● What to work on:
Your reply should reproduce each line below exactly and carry none of the pictures.

*** Block opens ***

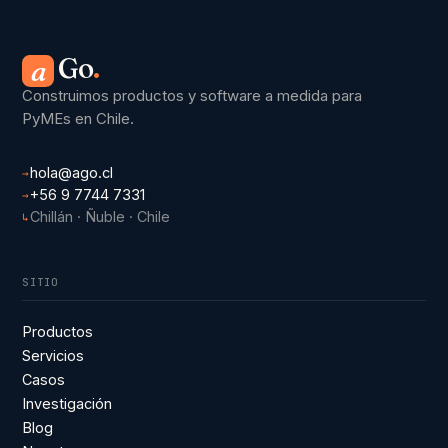
Go
.
a
Construimos productos y software a medida para
PyMEs en Chile.
hola@ago.cl
→
+56 9 7744 7331
→
Chillán · Ñuble · Chile
↳
SITIO
Productos
Servicios
Casos
Investigación
Blog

*** Block closes ***

● Answer:
Go
.
a
Construimos productos y software a medida para
PyMEs en Chile.
hola@ago.cl
→
+56 9 7744 7331
→
Chillán · Ñuble · Chile
↳
SITIO
Productos
Servicios
Casos
Investigación
Blog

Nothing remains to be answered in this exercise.